*INSTRUCTIONS TO FOLLOW:* Read the records below and report each line in which "entretien" occurs.

*GIVEN INFORMATION:*
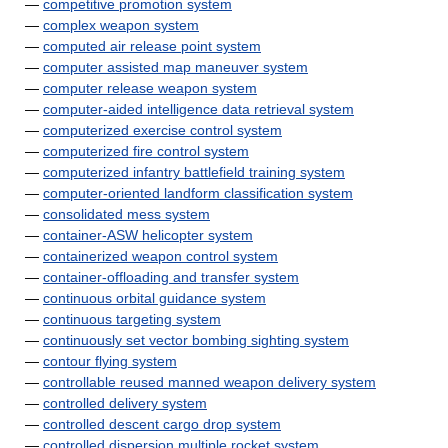
—
competitive promotion system
—
complex weapon system
—
computed air release point system
—
computer assisted map maneuver system
—
computer release weapon system
—
computer-aided intelligence data retrieval system
—
computerized exercise control system
—
computerized fire control system
—
computerized infantry battlefield training system
—
computer-oriented landform classification system
—
consolidated mess system
—
container-ASW helicopter system
—
containerized weapon control system
—
container-offloading and transfer system
—
continuous orbital guidance system
—
continuous targeting system
—
continuously set vector bombing sighting system
—
contour flying system
—
controllable reused manned weapon delivery system
—
controlled delivery system
—
controlled descent cargo drop system
—
controlled dispersion multiple rocket system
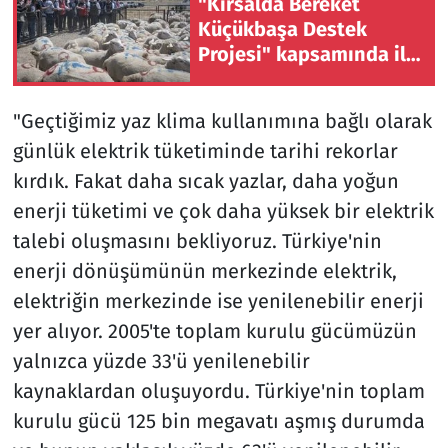
"Kırsalda Bereket
Küçükbaşa Destek
Projesi" kapsamında ilk
hayvanların teslim
töreni yapıldı
"Geçtiğimiz yaz klima kullanımına bağlı olarak
günlük elektrik tüketiminde tarihi rekorlar
kırdık. Fakat daha sıcak yazlar, daha yoğun
enerji tüketimi ve çok daha yüksek bir elektrik
talebi oluşmasını bekliyoruz. Türkiye'nin
enerji dönüşümünün merkezinde elektrik,
elektriğin merkezinde ise yenilenebilir enerji
yer alıyor. 2005'te toplam kurulu gücümüzün
yalnızca yüzde 33'ü yenilenebilir
kaynaklardan oluşuyordu. Türkiye'nin toplam
kurulu gücü 125 bin megavatı aşmış durumda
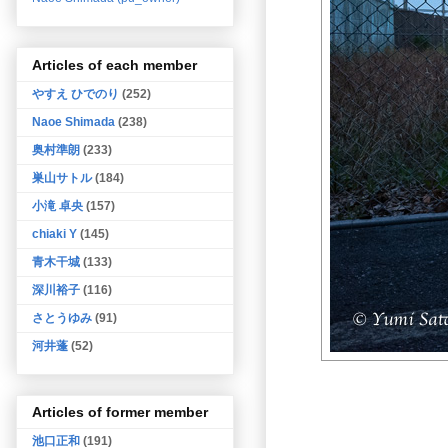
Articles of each member
やすえ ひでのり
(252)
Naoe Shimada
(238)
奥村準朗
(233)
巣山サトル
(184)
小滝 卓央
(157)
chiaki Y
(145)
青木干城
(133)
深川裕子
(116)
さとうゆみ
(91)
河井蓬
(52)
Articles of former member
池口正和
(191)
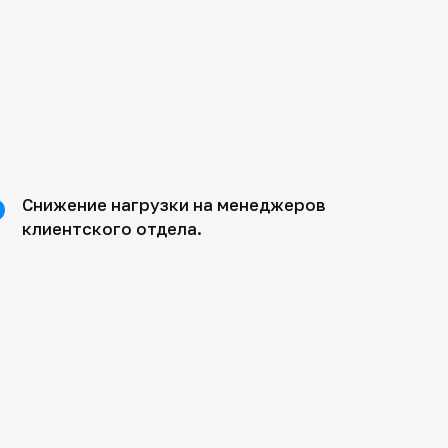
Снижение нагрузки на менеджеров
клиентского отдела.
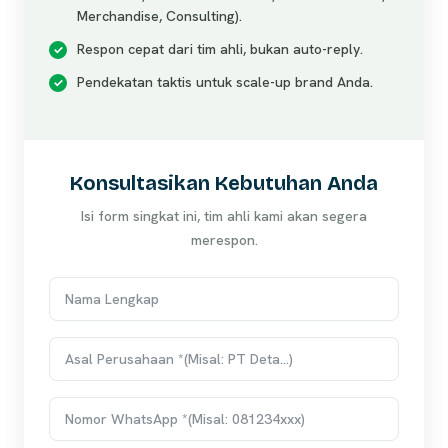
Merchandise, Consulting).
Respon cepat dari tim ahli, bukan auto-reply.
Pendekatan taktis untuk scale-up brand Anda.
Konsultasikan Kebutuhan Anda
Isi form singkat ini, tim ahli kami akan segera
merespon.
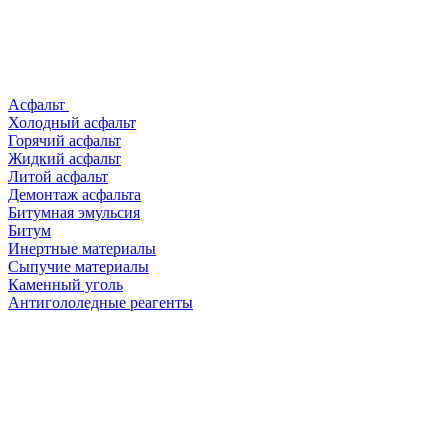
Асфальт
Холодный асфальт
Горячий асфальт
Жидкий асфальт
Литой асфальт
Демонтаж асфальта
Битумная эмульсия
Битум
Инертные материалы
Сыпучие материалы
Каменный уголь
Антигололедные реагенты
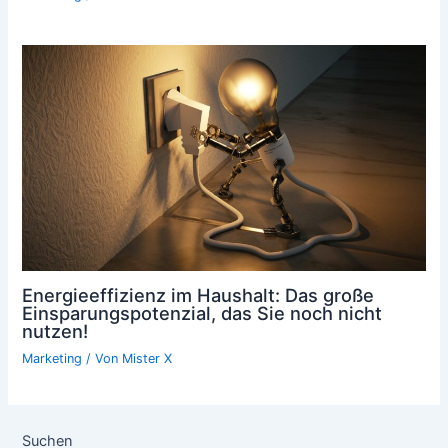
Energieeffizienz im Haushalt: Das große
Einsparungspotenzial, das Sie noch nicht
nutzen!
Marketing
/ Von
Mister X
Suchen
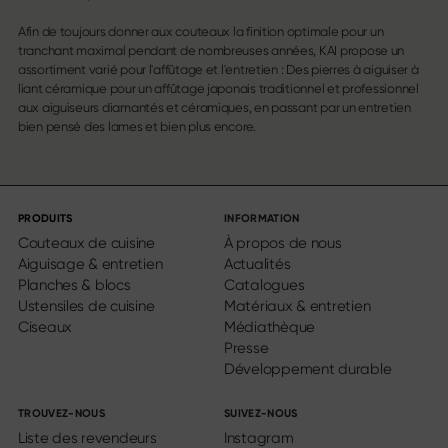
Afin de toujours donner aux couteaux la finition optimale pour un
tranchant maximal pendant de nombreuses années, KAI propose un
assortiment varié pour l'affûtage et l'entretien : Des pierres à aiguiser à
liant céramique pour un affûtage japonais traditionnel et professionnel
aux aiguiseurs diamantés et céramiques, en passant par un entretien
bien pensé des lames et bien plus encore.
PRODUITS
INFORMATION
Couteaux de cuisine
À propos de nous
Aiguisage & entretien
Actualités
Planches & blocs
Catalogues
Ustensiles de cuisine
Matériaux & entretien
Ciseaux
Médiathèque
Presse
Développement durable
TROUVEZ-NOUS
SUIVEZ-NOUS
Liste des revendeurs
Instagram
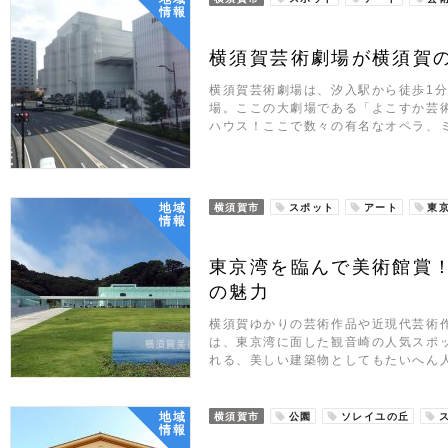
情報
横須賀芸術劇場が横須賀
横須賀芸術劇場は、汐入駅から徒歩1
場。ここの大劇場である「よこすか芸
ハウス！ここで数々の有名なオペラ、
地域
横須賀市
スポット
アート
東
情報
東京湾を臨んで美術館賞
の魅力
横須賀ゆかりの芸術作品や近現代芸術
は、東京湾に面した観音崎の人気スポ
れる、美しい建築物としてもたいへん
地域
横須賀市
公園
ソレイユの丘
情報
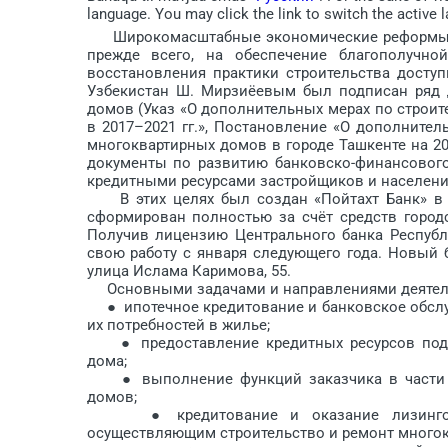
language. You may click the link to switch the active 
Широкомасштабные экономические реформы, п
прежде всего, на обеспечение благополучн
восстановления прак­тики строительства досту
Узбекистан Ш. Мирзиёевым был подписан ряд д
домов (Указ «О дополнительных мерах по строи
в 2017–2021 гг.», Постановление «О дополните
многоквартирных домов в городе Ташкенте на 20
документы по развитию банковско-финансового
кредитными ресурсами застройщиков и населения
В этих целях был создан «Пойтахт Банк» в в
сформирован полностью за счёт средств город
Получив лицензию Центрального банка Республи
свою работу с января следующего года. Новый 
улица Ислама Каримова, 55.
Основными задачами и направлениями деятельн
● ипотечное кредитование и банковское обслу
их потребностей в жилье;
● предоставление кредитных ресурсов подр
дома;
● выполнение функций заказчика в части пр
домов;
● кредитование и оказание лизинговых 
осуществляющим строительство и ремонт многокв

*FINISHED EXERCISE:*
assortiment varié pour l'affûtage et l'entretien : Des pierres à aiguiser à
aux aiguiseurs diamantés et céramiques, en passant par un entretien
Aiguisage & entretien
Matériaux & entretien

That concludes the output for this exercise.